A few short notes updating topics familiar to these pages.
First, it’s the 43rd anniversary of the Apollo 11 Moon Landing. As best as I can tell, for once Discovery Channel does not feel the need to repeat the MythBusters episode where they busted several “fake moon landing” myths.
The court case involving the Myriad Genetics tests for genes linked to breast cancer had oral arguments earlier today. The company has patented the two genes for which they conduct the tests. Currently at the Court of Appeals for the Federal Circuit, the case was remanded (kicked back downstairs) by the Supreme Court in March. I wasn’t at the court, but it is interesting to see that James D. Watson, who helped determine the structure of DNA (and was asked about patenting DNA back then), weighed in with an amicus brief. In the brief Watson outlines three main arguments:
- The uniqueness and potential of human genes makes patenting them an unnecessary impediment to benefit everyone. They are more than simple chemical compounds.
- The goal of the Human Genome Project was to benefit everyone, and patenting genes would run counter to that goal.
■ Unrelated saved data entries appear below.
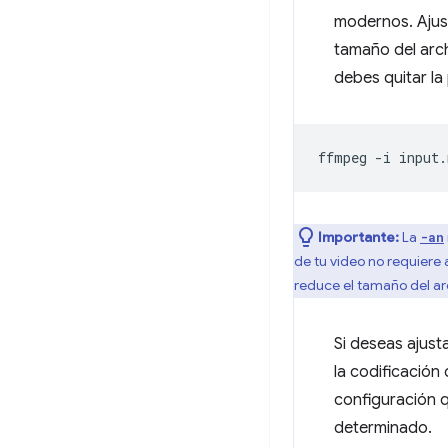
modernos. Aju
tamaño del arch
debes quitar la
ffmpeg
-i
input.
Importante:
La
-an
de tu video no requiere 
reduce el tamaño del arch
Si deseas ajus
la codificación 
configuración 
determinado.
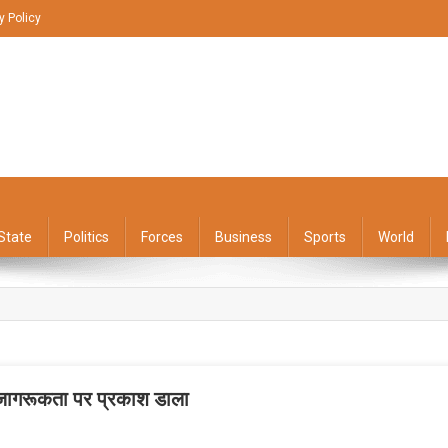
y Policy
State
Politics
Forces
Business
Sports
World
वहार जागरूकता पर प्रकाश डाला
On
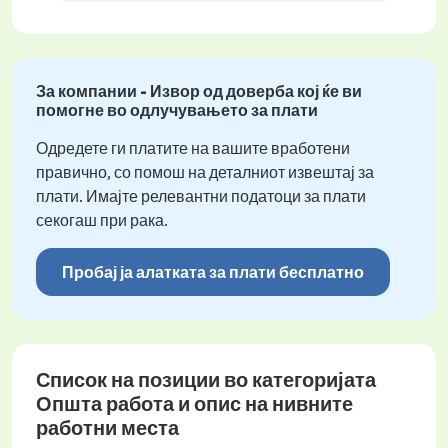
За компании - Извор од доверба кој ќе ви
помогне во одлучувањето за плати
Одредете ги платите на вашите вработени
правично, со помош на деталниот извештај за
плати. Имајте релевантни податоци за плати
секогаш при рака.
Пробај ја алатката за плати бесплатно
Список на позиции во категоријата
Општа работа и опис на нивните
работни места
- The applications of genes – not the genes themselves – are the proper targets for commercialization. To that end, if the court feels it necessary to permit patenting of genes, they should be accompanied by compulsory licenses for research purposes. The discovery of additional genes requires unimpeded access to genetic information.
The court will not likely rule before the fall.
The House managed to pass a bill connected to rare earth minerals. H.R. 4402 is now with the Senate, where it waits action from the Energy and Natural Resources Committee. This bill is relatively limited, focusing on the regulatory processes connected to permits and environmental assessments, as well as associated court actions. As best as I can tell, no other rare earth mineral bill introduced in this Congress has gotten passed by either chamber. And while this bill has, I don’t expect it to become law, at least this year.